During a typical weekly around the buoys race, does VMG info from a GPS offer significant advantage compared to deciding the preferred tack "by feel"?

Last week, we didn't have VMG info. The weather was clear--we saw the weather mark. We could see how the start/finish line was oriented relative to the wind and the weather mark. And, "by feel" we decided which tack would be preferred as we started and sailed to the weather mark.

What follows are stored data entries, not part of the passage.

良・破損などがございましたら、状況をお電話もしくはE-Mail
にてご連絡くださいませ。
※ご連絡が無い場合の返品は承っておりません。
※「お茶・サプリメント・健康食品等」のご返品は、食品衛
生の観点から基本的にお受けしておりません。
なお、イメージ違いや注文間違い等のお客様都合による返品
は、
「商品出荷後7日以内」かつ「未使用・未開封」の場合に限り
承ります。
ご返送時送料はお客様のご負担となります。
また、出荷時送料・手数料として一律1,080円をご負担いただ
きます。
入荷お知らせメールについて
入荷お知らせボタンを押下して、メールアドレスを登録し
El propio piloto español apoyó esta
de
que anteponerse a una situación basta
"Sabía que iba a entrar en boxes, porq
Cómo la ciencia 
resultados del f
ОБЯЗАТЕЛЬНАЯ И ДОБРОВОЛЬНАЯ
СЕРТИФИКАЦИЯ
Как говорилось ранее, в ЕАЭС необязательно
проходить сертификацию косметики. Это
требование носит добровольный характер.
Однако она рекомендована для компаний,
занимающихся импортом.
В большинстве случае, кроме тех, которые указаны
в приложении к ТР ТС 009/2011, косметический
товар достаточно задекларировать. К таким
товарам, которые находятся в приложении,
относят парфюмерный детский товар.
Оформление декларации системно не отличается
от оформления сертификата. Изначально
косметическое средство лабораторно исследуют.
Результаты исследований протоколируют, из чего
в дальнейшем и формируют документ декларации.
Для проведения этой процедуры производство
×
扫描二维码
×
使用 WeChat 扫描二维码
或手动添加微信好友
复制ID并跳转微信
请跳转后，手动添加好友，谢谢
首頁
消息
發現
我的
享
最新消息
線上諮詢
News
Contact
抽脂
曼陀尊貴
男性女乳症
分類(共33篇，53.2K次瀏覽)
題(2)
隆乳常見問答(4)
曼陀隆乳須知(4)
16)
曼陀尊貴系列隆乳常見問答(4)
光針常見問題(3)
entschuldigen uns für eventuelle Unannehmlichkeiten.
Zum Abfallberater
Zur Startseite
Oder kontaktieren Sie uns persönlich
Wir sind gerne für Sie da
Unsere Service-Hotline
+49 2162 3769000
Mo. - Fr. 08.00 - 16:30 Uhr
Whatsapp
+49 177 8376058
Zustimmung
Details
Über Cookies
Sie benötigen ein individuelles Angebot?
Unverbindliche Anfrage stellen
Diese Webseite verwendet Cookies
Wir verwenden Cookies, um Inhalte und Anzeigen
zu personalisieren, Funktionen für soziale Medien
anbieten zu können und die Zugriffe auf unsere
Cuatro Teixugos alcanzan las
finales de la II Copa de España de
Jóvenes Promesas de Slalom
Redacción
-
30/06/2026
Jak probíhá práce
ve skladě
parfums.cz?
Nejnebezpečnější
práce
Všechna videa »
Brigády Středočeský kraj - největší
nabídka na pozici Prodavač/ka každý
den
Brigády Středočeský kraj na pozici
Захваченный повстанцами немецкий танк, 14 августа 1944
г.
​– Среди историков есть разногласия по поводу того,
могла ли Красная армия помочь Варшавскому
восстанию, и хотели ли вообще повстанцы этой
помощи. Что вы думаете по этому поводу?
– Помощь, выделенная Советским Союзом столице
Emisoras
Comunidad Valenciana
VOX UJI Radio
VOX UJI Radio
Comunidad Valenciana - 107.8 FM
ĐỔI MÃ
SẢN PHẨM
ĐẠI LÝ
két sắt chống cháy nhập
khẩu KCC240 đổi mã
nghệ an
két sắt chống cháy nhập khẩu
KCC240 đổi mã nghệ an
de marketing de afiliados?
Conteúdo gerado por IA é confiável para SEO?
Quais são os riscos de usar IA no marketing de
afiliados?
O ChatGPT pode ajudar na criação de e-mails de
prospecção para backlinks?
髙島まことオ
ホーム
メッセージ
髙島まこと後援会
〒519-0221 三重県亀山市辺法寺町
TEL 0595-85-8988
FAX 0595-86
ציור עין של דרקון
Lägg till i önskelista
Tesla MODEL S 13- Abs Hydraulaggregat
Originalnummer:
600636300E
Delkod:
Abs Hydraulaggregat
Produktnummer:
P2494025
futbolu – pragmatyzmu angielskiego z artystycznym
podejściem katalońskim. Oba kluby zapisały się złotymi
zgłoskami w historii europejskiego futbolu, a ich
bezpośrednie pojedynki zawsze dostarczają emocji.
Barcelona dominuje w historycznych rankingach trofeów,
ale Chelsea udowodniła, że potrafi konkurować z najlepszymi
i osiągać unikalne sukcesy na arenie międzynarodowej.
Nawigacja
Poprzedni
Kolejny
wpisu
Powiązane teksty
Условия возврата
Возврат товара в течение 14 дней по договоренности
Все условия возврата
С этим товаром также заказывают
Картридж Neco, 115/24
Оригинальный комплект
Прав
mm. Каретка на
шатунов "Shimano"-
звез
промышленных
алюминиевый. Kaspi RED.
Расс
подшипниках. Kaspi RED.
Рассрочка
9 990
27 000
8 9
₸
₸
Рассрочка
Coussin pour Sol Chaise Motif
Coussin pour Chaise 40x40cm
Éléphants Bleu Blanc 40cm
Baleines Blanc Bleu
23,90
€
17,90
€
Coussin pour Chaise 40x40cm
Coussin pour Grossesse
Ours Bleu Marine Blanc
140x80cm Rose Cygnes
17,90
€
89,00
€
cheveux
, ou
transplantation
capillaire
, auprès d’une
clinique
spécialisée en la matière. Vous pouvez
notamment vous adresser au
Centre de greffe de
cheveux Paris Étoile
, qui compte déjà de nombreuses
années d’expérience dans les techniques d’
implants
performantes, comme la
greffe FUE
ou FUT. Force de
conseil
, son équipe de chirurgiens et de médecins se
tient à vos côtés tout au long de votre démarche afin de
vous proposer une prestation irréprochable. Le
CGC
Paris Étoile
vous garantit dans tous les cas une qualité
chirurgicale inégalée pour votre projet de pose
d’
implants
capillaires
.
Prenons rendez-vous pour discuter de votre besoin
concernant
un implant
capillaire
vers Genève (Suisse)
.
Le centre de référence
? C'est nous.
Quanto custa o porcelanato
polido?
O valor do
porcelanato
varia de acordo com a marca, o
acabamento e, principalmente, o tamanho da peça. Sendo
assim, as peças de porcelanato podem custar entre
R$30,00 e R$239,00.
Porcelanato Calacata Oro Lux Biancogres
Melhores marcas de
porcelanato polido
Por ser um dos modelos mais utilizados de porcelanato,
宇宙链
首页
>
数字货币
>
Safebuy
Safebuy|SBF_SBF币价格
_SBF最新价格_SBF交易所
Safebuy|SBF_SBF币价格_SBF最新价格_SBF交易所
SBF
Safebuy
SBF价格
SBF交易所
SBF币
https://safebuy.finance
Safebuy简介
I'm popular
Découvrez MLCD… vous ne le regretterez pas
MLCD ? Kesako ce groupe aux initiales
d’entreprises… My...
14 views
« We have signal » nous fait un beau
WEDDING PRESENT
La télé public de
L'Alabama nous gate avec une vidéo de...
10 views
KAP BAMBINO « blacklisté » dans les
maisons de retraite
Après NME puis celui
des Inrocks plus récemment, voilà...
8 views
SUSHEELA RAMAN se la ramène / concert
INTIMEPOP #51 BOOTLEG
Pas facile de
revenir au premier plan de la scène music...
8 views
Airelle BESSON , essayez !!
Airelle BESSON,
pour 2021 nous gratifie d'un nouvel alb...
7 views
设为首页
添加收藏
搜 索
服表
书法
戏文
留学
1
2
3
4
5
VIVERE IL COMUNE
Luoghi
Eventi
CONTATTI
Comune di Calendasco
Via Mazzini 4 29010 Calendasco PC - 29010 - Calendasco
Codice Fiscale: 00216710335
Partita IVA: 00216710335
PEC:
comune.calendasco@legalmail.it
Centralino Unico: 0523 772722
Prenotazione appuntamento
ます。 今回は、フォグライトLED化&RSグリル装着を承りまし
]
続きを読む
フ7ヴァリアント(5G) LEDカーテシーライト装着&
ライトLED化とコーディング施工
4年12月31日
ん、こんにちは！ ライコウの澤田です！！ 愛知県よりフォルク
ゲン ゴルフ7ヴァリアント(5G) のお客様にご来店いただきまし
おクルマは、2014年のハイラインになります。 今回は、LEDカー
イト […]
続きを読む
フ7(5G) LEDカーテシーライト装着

So, what are the pros and cons of trusting the VMG versus doing it "by feel"?


----------



## PaulinVictoria (Aug 23, 2009)

VMG via GPS gives you accurate, empirical data. What it can't do is see where the puffs on the water are, where that little river of current will give you a boost etc., that's where the feel comes in. Combine the two whenever possible.


----------



## Cap'n Russ (Jul 15, 2013)

I've raced on several boats where the skipper/helmsman was buried in his iPad and failed to hold the preferred course so we lost any "advantage" we were getting from the GPS data. During one race, rain forced the skipper to stow the iPad and we actually did better without it. Lesson here is to have the navigator/tactician reference the plotter and the helmsman sail the given course and observe the wind/current interactions. It's gotta be a good balance of the two to be successful.


----------



## CalebD (Jan 11, 2008)

Before GPS people always raced "by feel". 
I agree that a good balance between the two is probably best.
Some are over reliant on GPS.


----------



## emc_ret (Jun 24, 2014)

A basic rule of thumb for sailboat racing is to "sail the longer tack first". This could be restated as "sail the tack on which your boat is pointed closer to the mark". Your VMG will be higher when you are on the tack which points closer to the mark. Higher VMG is a result of choosing the correct tack.

Where VMG read from GPS is useful is in the pinch / foot discussion going upwind. It is easy to look at VMG and then pinch or foot and look at VMG again to see if the change in mode increases VMG.


----------